Entre las muchas figuras, experiencias y referencias que Sclavo recoge como parte de su educación sentimental, la de Brian Eno sale a la luz en más de una ocasión, tanto por su labor estrictamente musical, como por la base conceptual con la que enmarcó su obra. Sclavo refiere la conocida historia de cómo a partir de una serie de accidentes personales Eno dio con el concepto iniciador de la música ambient. De esa misma manera puede entenderse el presente libro: a partir del racconto de una serie de accidentes dispares, su mera concatenación va generando una estructura singular. En ese sentido, se podría pensar que Sclavo se propone el mismo objetivo que Eno se planteaba en Ambient 1: Music for Airports (1978): realizar una obra cuyas partículas textuales aspiran a confundirse con el resto de las cosas para ser parte de la misma materia que hacen los trabajos y los días; una obra que busca ser al mismo tiempo ignorable e interesante. 

Esa levedad deliberada es la que separa al presente libro de otros con propuestas afines. Como señaló Diego Recoba en su reseña, Yo soy el que no está puede hermanarse con dos obras publicadas sobre fines de 2019 que tensionan la relación entre discurso ficcional y autobiográfico a través de lo fragmentario: Habla el huérfano de Hugo Achugar (Estuario) y El mar desde la orilla de Alicia Migdal (Criatura), grupo al que cabría agregar tal vez Sobre roca resbaladiza (Yaugurú), de Alfredo Fressia. Pero donde Achugar propone una problematización performática del yo narrativo o donde Migdal busca la condensación profunda de un yo poético, Sclavo apuesta por una concatenación de fragmentos de diversa intensidad, siempre nivelados por una dispositio aplanadora que solo con el efecto acumulativo del total va entreviendo profundidades. Por ejemplo, un párrafo breve y evocador como “Despertabas de la anestesia. Yo te agarraba la mano”, es seguido por un comienzo banal como “Me gusta el helado en casi todos sus gustos y variantes”. Las grietas que generan esas yuxtaposiciones es donde más aflora el humor latente del libro, pero también donde queda manifiesta la soledad incurable de esa primera persona.

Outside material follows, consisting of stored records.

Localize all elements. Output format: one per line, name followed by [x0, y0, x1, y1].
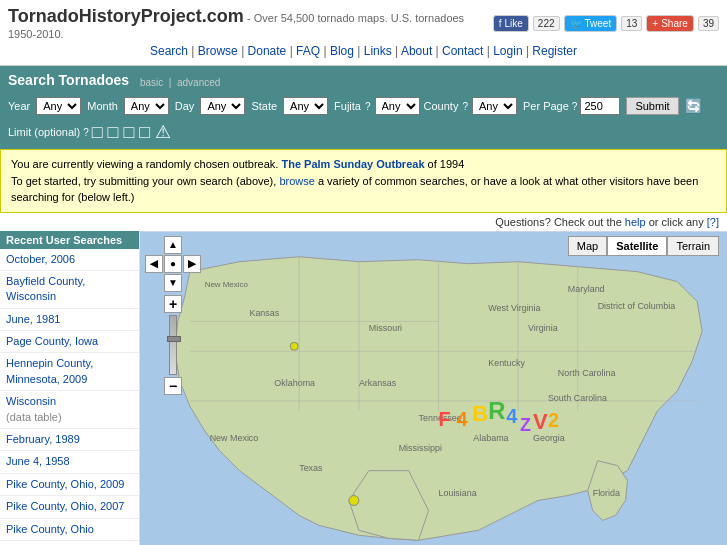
- state-select[interactable]: Any: [283, 97, 328, 115]
- info-line2: To get started, try submitting your own …: [11, 173, 716, 206]
- month-select[interactable]: Any: [124, 97, 169, 115]
- search-item-9[interactable]: Pike County, Ohio, 2009: [0, 474, 139, 496]
- svg-text:Virginia: Virginia: [528, 323, 558, 333]
- help-question-icon[interactable]: [?]: [707, 216, 719, 228]
- svg-text:R: R: [488, 396, 505, 423]
- pan-up-button[interactable]: ▲: [164, 236, 182, 254]
- county-select[interactable]: Any: [472, 97, 517, 115]
- zoom-in-button[interactable]: +: [164, 295, 182, 313]
- per-page-input[interactable]: [580, 97, 620, 115]
- search-item-7[interactable]: February, 1989: [0, 429, 139, 451]
- zoom-out-button[interactable]: −: [164, 377, 182, 395]
- state-label: State: [251, 100, 277, 112]
- per-page-label: Per Page: [523, 100, 569, 112]
- search-item-4[interactable]: Page County, Iowa: [0, 331, 139, 353]
- per-page-section: Per Page ?: [523, 97, 620, 115]
- search-item-1[interactable]: October, 2006: [0, 249, 139, 271]
- search-item-11[interactable]: Pike County, Ohio: [0, 519, 139, 541]
- year-label: Year: [8, 100, 30, 112]
- map-container[interactable]: Map Satellite Terrain: [140, 231, 727, 546]
- share-btn[interactable]: + Share: [646, 15, 694, 32]
- facebook-count: 222: [533, 16, 560, 31]
- twitter-tweet-btn[interactable]: 🐦 Tweet: [564, 15, 618, 32]
- submit-button[interactable]: Submit: [626, 97, 678, 115]
- social-buttons: f Like 222 🐦 Tweet 13 + Share 39: [493, 15, 719, 32]
- fujita-select[interactable]: Any: [375, 97, 420, 115]
- nav-blog[interactable]: Blog: [330, 44, 354, 58]
- search-item-2[interactable]: Bayfield County, Wisconsin: [0, 271, 139, 309]
- share-icon: +: [652, 18, 658, 29]
- zoom-handle[interactable]: [167, 336, 181, 342]
- search-box: Search Tornadoes basic | advanced Year A…: [0, 66, 727, 149]
- limit-icons: □ □ □ □ ⚠: [92, 121, 172, 143]
- svg-text:Kentucky: Kentucky: [488, 358, 525, 368]
- month-label: Month: [87, 100, 118, 112]
- search-basic-link[interactable]: basic: [140, 77, 163, 88]
- map-navigation-controls: ▲ ◀ ● ▶ ▼ + −: [145, 236, 201, 395]
- search-item-3[interactable]: June, 1981: [0, 309, 139, 331]
- nav-contact[interactable]: Contact: [442, 44, 483, 58]
- search-item-8[interactable]: June 4, 1958: [0, 451, 139, 473]
- nav-search[interactable]: Search: [150, 44, 188, 58]
- svg-point-41: [349, 495, 359, 505]
- pan-down-button[interactable]: ▼: [164, 274, 182, 292]
- county-help-icon[interactable]: ?: [462, 101, 468, 112]
- nav-register[interactable]: Register: [532, 44, 577, 58]
- map-type-map[interactable]: Map: [568, 236, 607, 256]
- fujita-help-icon[interactable]: ?: [365, 101, 371, 112]
- fujita-county-group: Fujita ? Any County ? Any: [334, 97, 517, 115]
- fujita-label: Fujita: [334, 100, 361, 112]
- svg-text:North Carolina: North Carolina: [558, 368, 616, 378]
- or-text: or click any: [649, 216, 707, 228]
- pan-right-button[interactable]: ▶: [183, 255, 201, 273]
- search-row: Year Any Month Any Day Any State Any Fuj…: [8, 97, 719, 143]
- search-item-5[interactable]: Hennepin County, Minnesota, 2009: [0, 353, 139, 391]
- nav-faq[interactable]: FAQ: [296, 44, 320, 58]
- day-select[interactable]: Any: [200, 97, 245, 115]
- svg-text:F: F: [438, 407, 450, 429]
- search-item-12[interactable]: July 3, 1996: [0, 541, 139, 545]
- svg-text:Texas: Texas: [299, 462, 323, 472]
- map-area: Map Satellite Terrain: [140, 231, 727, 546]
- sidebar: Recent User Searches October, 2006 Bayfi…: [0, 231, 140, 546]
- twitter-count: 13: [621, 16, 642, 31]
- pan-left-button[interactable]: ◀: [145, 255, 163, 273]
- svg-text:Georgia: Georgia: [533, 432, 565, 442]
- limit-help-icon[interactable]: ?: [83, 127, 89, 138]
- zoom-bar[interactable]: [169, 315, 177, 375]
- svg-text:4: 4: [456, 407, 467, 429]
- questions-bar: Questions? Check out the help or click a…: [0, 213, 727, 231]
- year-select[interactable]: Any: [36, 97, 81, 115]
- svg-text:West Virginia: West Virginia: [488, 303, 540, 313]
- outbreak-link[interactable]: The Palm Sunday Outbreak: [281, 158, 424, 170]
- day-label: Day: [175, 100, 195, 112]
- search-title: Search Tornadoes: [8, 72, 129, 88]
- svg-text:New Mexico: New Mexico: [205, 279, 249, 288]
- nav-donate[interactable]: Donate: [248, 44, 287, 58]
- svg-text:Z: Z: [520, 414, 531, 434]
- limit-section: Limit (optional) ? □ □ □ □ ⚠: [8, 121, 171, 143]
- nav-about[interactable]: About: [401, 44, 432, 58]
- search-item-6[interactable]: Wisconsin(data table): [0, 391, 139, 429]
- help-link[interactable]: help: [625, 216, 646, 228]
- nav-login[interactable]: Login: [493, 44, 522, 58]
- search-item-10[interactable]: Pike County, Ohio, 2007: [0, 496, 139, 518]
- svg-text:District of Columbia: District of Columbia: [598, 301, 676, 311]
- site-title: TornadoHistoryProject.com: [8, 6, 244, 26]
- per-page-help-icon[interactable]: ?: [572, 101, 578, 112]
- map-type-terrain[interactable]: Terrain: [667, 236, 719, 256]
- search-advanced-link[interactable]: advanced: [177, 77, 220, 88]
- browse-link[interactable]: browse: [279, 175, 314, 187]
- county-label: County: [424, 100, 459, 112]
- map-svg: Kansas Missouri West Virginia Virginia M…: [140, 231, 727, 546]
- header-top: TornadoHistoryProject.com - Over 54,500 …: [8, 6, 719, 41]
- nav-links: Search | Browse | Donate | FAQ | Blog | …: [8, 41, 719, 61]
- info-start2: To get started, try submitting your own …: [11, 175, 279, 187]
- facebook-like-btn[interactable]: f Like: [493, 15, 529, 32]
- nav-browse[interactable]: Browse: [198, 44, 238, 58]
- refresh-icon[interactable]: 🔄: [685, 98, 702, 114]
- map-type-satellite[interactable]: Satellite: [607, 236, 667, 256]
- recent-searches-title: Recent User Searches: [0, 231, 139, 249]
- pan-center-button[interactable]: ●: [164, 255, 182, 273]
- nav-links-link[interactable]: Links: [364, 44, 392, 58]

Esa voz no es para nada nueva en términos autorales (Sclavo ha publicado varios libros, con distintos cruzamientos entre gráfica y texto) pero sí es flamante en términos de voz narrativa. A sus 60 años, el autor parece haberse quitado una mordaza superyoica y desbocado en un torrente de oleajes frescos y discretos. Solamente hay un factor que quita fuerza a esos vendavales, y es cierto subrayado de paradojas cotidianas sobre la mitad del libro. No obstante, gracias a la mordaz honestidad que tiene consigo mismo, Sclavo encuentra un tono honesto capaz de maravillar. La sumatoria de relatos que componen Yo soy el que no está termina por demarcar un contorno que da forma al vacío sin hueco que es este libro, atrapante y eterno como 150 páginas.